ASSIGNMENT: Line for line, return the data exactly, omitting all pictures.

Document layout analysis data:
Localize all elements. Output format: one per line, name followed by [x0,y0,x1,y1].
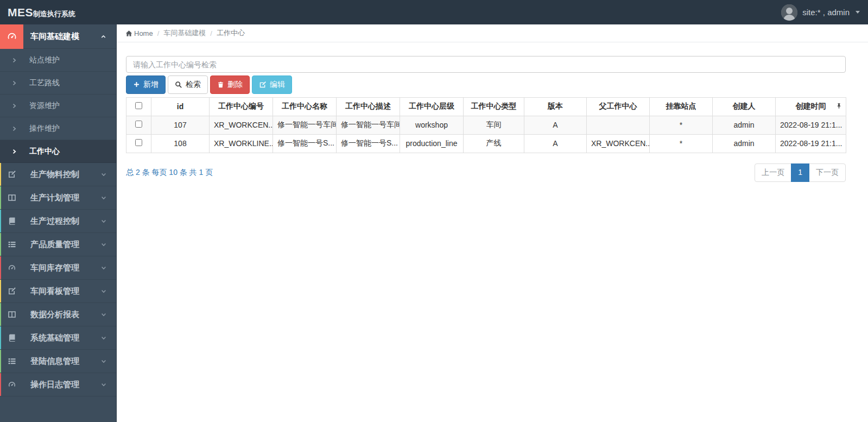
th-version[interactable]: 版本 [524,97,587,116]
th-create-time[interactable]: 创建时间 [776,97,846,116]
sidebar-mainmenu: 生产物料控制 生产计划管理 生产过程控制 [0,163,116,396]
color-strip [0,256,1,279]
row-checkbox[interactable] [135,139,142,146]
sidebar-item-site-maintenance[interactable]: 站点维护 [0,49,116,72]
pagination-prev-button[interactable]: 上一页 [755,163,791,182]
toolbar: 新增 检索 删除 编辑 [126,75,846,94]
thumbtack-icon[interactable] [836,102,842,111]
breadcrumb-home-link[interactable]: Home [125,29,153,37]
columns-icon [0,310,23,319]
sidebar-item-work-center[interactable]: 工作中心 [0,140,116,163]
trash-icon [217,81,224,89]
delete-button-label: 删除 [227,79,243,90]
chevron-right-icon [11,103,17,109]
sidebar-group-workshop-modeling[interactable]: 车间基础建模 [0,24,116,49]
pagination-next-button[interactable]: 下一页 [809,163,846,182]
sidebar-submenu: 站点维护 工艺路线 资源维护 操作维护 工作中心 [0,49,116,163]
th-code[interactable]: 工作中心编号 [210,97,273,116]
th-level[interactable]: 工作中心层级 [400,97,464,116]
gauge-icon [0,24,23,49]
user-menu[interactable]: site:* , admin [781,4,860,21]
table-row[interactable]: 108 XR_WORKLINE... 修一智能一号S... 修一智能一号S...… [126,134,846,153]
cell-version: A [524,134,587,153]
row-checkbox[interactable] [135,121,142,128]
th-type[interactable]: 工作中心类型 [464,97,524,116]
th-station[interactable]: 挂靠站点 [650,97,713,116]
cell-name: 修一智能一号S... [273,134,337,153]
sidebar-item-data-report[interactable]: 数据分析报表 [0,303,116,326]
search-input[interactable] [126,56,846,73]
breadcrumb-separator: / [157,29,160,37]
edit-button[interactable]: 编辑 [252,75,292,94]
brand-subtitle: 制造执行系统 [33,9,75,19]
add-button[interactable]: 新增 [126,75,166,94]
brand-logo[interactable]: MES制造执行系统 [8,6,75,19]
chevron-down-icon [100,381,107,388]
sidebar-item-material-control[interactable]: 生产物料控制 [0,163,116,186]
color-strip [0,210,1,232]
user-avatar [781,4,797,21]
sidebar-item-quality-management[interactable]: 产品质量管理 [0,233,116,256]
add-button-label: 新增 [143,79,159,90]
breadcrumb-separator: / [210,29,212,37]
chevron-down-icon [100,335,107,341]
chevron-down-icon [100,218,107,224]
color-strip [0,326,1,349]
sidebar-item-operation-log-management[interactable]: 操作日志管理 [0,373,116,396]
cell-name: 修一智能一号车间 [273,116,337,134]
breadcrumb-level1[interactable]: 车间基础建模 [163,28,206,38]
user-label: site:* , admin [802,8,850,17]
brand-mes: MES [8,6,33,19]
edit-button-label: 编辑 [270,79,285,90]
sidebar-item-plan-management[interactable]: 生产计划管理 [0,186,116,210]
cell-station: * [650,134,713,153]
th-creator[interactable]: 创建人 [713,97,776,116]
list-icon [0,240,23,249]
search-button-label: 检索 [186,79,201,90]
th-parent[interactable]: 父工作中心 [587,97,650,116]
cell-level: production_line [400,134,464,153]
table-footer: 总 2 条 每页 10 条 共 1 页 上一页 1 下一页 [126,163,846,182]
sidebar-item-inventory-management[interactable]: 车间库存管理 [0,256,116,280]
book-icon [0,333,23,342]
sidebar-item-resource-maintenance[interactable]: 资源维护 [0,95,116,117]
color-strip [0,350,1,373]
sidebar-item-process-control[interactable]: 生产过程控制 [0,210,116,233]
cell-version: A [524,116,587,134]
chevron-right-icon [11,80,17,86]
pencil-square-icon [0,287,23,295]
cell-type: 产线 [464,134,524,153]
sidebar-item-system-management[interactable]: 系统基础管理 [0,326,116,350]
chevron-down-icon [100,288,107,294]
table-row[interactable]: 107 XR_WORKCEN... 修一智能一号车间 修一智能一号车间 work… [126,116,846,134]
th-create-time-label: 创建时间 [796,102,826,110]
sidebar-item-operation-maintenance[interactable]: 操作维护 [0,117,116,140]
cell-level: workshop [400,116,464,134]
sidebar-item-label: 生产物料控制 [30,169,100,180]
chevron-right-icon [11,125,17,132]
search-button[interactable]: 检索 [168,75,208,94]
color-strip [0,186,1,209]
sidebar-item-kanban-management[interactable]: 车间看板管理 [0,280,116,303]
person-silhouette-icon [781,4,797,21]
chevron-down-icon [100,264,107,271]
cell-parent [587,116,650,134]
work-center-table: id 工作中心编号 工作中心名称 工作中心描述 工作中心层级 工作中心类型 版本… [126,97,846,153]
th-description[interactable]: 工作中心描述 [337,97,400,116]
cell-code: XR_WORKLINE... [210,134,273,153]
caret-down-icon [856,11,860,14]
sidebar-item-label: 登陆信息管理 [30,356,100,367]
cell-create-time: 2022-08-19 21:1... [776,116,846,134]
pagination-page-1[interactable]: 1 [791,163,809,182]
sidebar-item-label: 操作维护 [29,124,60,134]
gauge-icon [0,263,23,272]
th-name[interactable]: 工作中心名称 [273,97,337,116]
sidebar-item-login-info-management[interactable]: 登陆信息管理 [0,350,116,373]
sidebar: 车间基础建模 站点维护 工艺路线 资源维护 [0,24,117,422]
chevron-down-icon [100,241,107,248]
select-all-checkbox[interactable] [135,102,142,109]
th-select-all [126,97,151,116]
sidebar-item-process-route[interactable]: 工艺路线 [0,72,116,95]
delete-button[interactable]: 删除 [210,75,250,94]
th-id[interactable]: id [151,97,210,116]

ANSWER FOR THE TASK:
Localize all elements. Output format: one per line, name followed by [x0,y0,x1,y1].
th-version[interactable]: 版本 [524,97,587,116]
th-create-time[interactable]: 创建时间 [776,97,846,116]
sidebar-mainmenu: 生产物料控制 生产计划管理 生产过程控制 [0,163,116,396]
color-strip [0,256,1,279]
row-checkbox[interactable] [135,139,142,146]
sidebar-item-site-maintenance[interactable]: 站点维护 [0,49,116,72]
pagination-prev-button[interactable]: 上一页 [755,163,791,182]
toolbar: 新增 检索 删除 编辑 [126,75,846,94]
thumbtack-icon[interactable] [836,102,842,111]
breadcrumb-home-link[interactable]: Home [125,29,153,37]
columns-icon [0,310,23,319]
sidebar-item-work-center[interactable]: 工作中心 [0,140,116,163]
trash-icon [217,81,224,89]
delete-button-label: 删除 [227,79,243,90]
chevron-right-icon [11,103,17,109]
sidebar-group-workshop-modeling[interactable]: 车间基础建模 [0,24,116,49]
pagination-next-button[interactable]: 下一页 [809,163,846,182]
sidebar-submenu: 站点维护 工艺路线 资源维护 操作维护 工作中心 [0,49,116,163]
th-code[interactable]: 工作中心编号 [210,97,273,116]
th-level[interactable]: 工作中心层级 [400,97,464,116]
gauge-icon [0,24,23,49]
user-menu[interactable]: site:* , admin [781,4,860,21]
table-row[interactable]: 108 XR_WORKLINE... 修一智能一号S... 修一智能一号S...… [126,134,846,153]
cell-version: A [524,134,587,153]
row-checkbox[interactable] [135,121,142,128]
th-type[interactable]: 工作中心类型 [464,97,524,116]
th-station[interactable]: 挂靠站点 [650,97,713,116]
cell-name: 修一智能一号S... [273,134,337,153]
sidebar-item-data-report[interactable]: 数据分析报表 [0,303,116,326]
search-input[interactable] [126,56,846,73]
breadcrumb-separator: / [157,29,160,37]
edit-button[interactable]: 编辑 [252,75,292,94]
brand-subtitle: 制造执行系统 [33,9,75,19]
add-button[interactable]: 新增 [126,75,166,94]
brand-logo[interactable]: MES制造执行系统 [8,6,75,19]
chevron-down-icon [100,381,107,388]
sidebar-item-material-control[interactable]: 生产物料控制 [0,163,116,186]
color-strip [0,210,1,232]
user-avatar [781,4,797,21]
sidebar-item-quality-management[interactable]: 产品质量管理 [0,233,116,256]
add-button-label: 新增 [143,79,159,90]
breadcrumb-separator: / [210,29,212,37]
chevron-down-icon [100,335,107,341]
chevron-down-icon [100,218,107,224]
color-strip [0,326,1,349]
sidebar-item-operation-log-management[interactable]: 操作日志管理 [0,373,116,396]
cell-name: 修一智能一号车间 [273,116,337,134]
breadcrumb-level1[interactable]: 车间基础建模 [163,28,206,38]
user-label: site:* , admin [802,8,850,17]
brand-mes: MES [8,6,33,19]
edit-button-label: 编辑 [270,79,285,90]
sidebar-item-plan-management[interactable]: 生产计划管理 [0,186,116,210]
cell-station: * [650,134,713,153]
th-creator[interactable]: 创建人 [713,97,776,116]
list-icon [0,240,23,249]
search-button-label: 检索 [186,79,201,90]
th-parent[interactable]: 父工作中心 [587,97,650,116]
cell-level: production_line [400,134,464,153]
table-footer: 总 2 条 每页 10 条 共 1 页 上一页 1 下一页 [126,163,846,182]
sidebar-item-inventory-management[interactable]: 车间库存管理 [0,256,116,280]
book-icon [0,333,23,342]
sidebar-item-resource-maintenance[interactable]: 资源维护 [0,95,116,117]
color-strip [0,350,1,373]
sidebar-item-process-control[interactable]: 生产过程控制 [0,210,116,233]
cell-version: A [524,116,587,134]
chevron-right-icon [11,80,17,86]
pencil-square-icon [0,287,23,295]
cell-type: 产线 [464,134,524,153]
sidebar-item-system-management[interactable]: 系统基础管理 [0,326,116,350]
chevron-down-icon [100,288,107,294]
table-row[interactable]: 107 XR_WORKCEN... 修一智能一号车间 修一智能一号车间 work… [126,116,846,134]
th-create-time-label: 创建时间 [796,102,826,110]
sidebar-item-operation-maintenance[interactable]: 操作维护 [0,117,116,140]
cell-level: workshop [400,116,464,134]
sidebar-item-label: 生产物料控制 [30,169,100,180]
chevron-right-icon [11,125,17,132]
search-button[interactable]: 检索 [168,75,208,94]
color-strip [0,186,1,209]
sidebar-item-kanban-management[interactable]: 车间看板管理 [0,280,116,303]
person-silhouette-icon [781,4,797,21]
chevron-down-icon [100,264,107,271]
cell-parent [587,116,650,134]
work-center-table: id 工作中心编号 工作中心名称 工作中心描述 工作中心层级 工作中心类型 版本… [126,97,846,153]
th-description[interactable]: 工作中心描述 [337,97,400,116]
cell-code: XR_WORKLINE... [210,134,273,153]
caret-down-icon [856,11,860,14]
sidebar-item-label: 登陆信息管理 [30,356,100,367]
cell-create-time: 2022-08-19 21:1... [776,116,846,134]
pagination-page-1[interactable]: 1 [791,163,809,182]
sidebar-item-label: 操作维护 [29,124,60,134]
gauge-icon [0,263,23,272]
th-name[interactable]: 工作中心名称 [273,97,337,116]
sidebar-item-login-info-management[interactable]: 登陆信息管理 [0,350,116,373]
sidebar: 车间基础建模 站点维护 工艺路线 资源维护 [0,24,117,422]
chevron-down-icon [100,241,107,248]
select-all-checkbox[interactable] [135,102,142,109]
th-select-all [126,97,151,116]
sidebar-item-process-route[interactable]: 工艺路线 [0,72,116,95]
delete-button[interactable]: 删除 [210,75,250,94]
th-id[interactable]: id [151,97,210,116]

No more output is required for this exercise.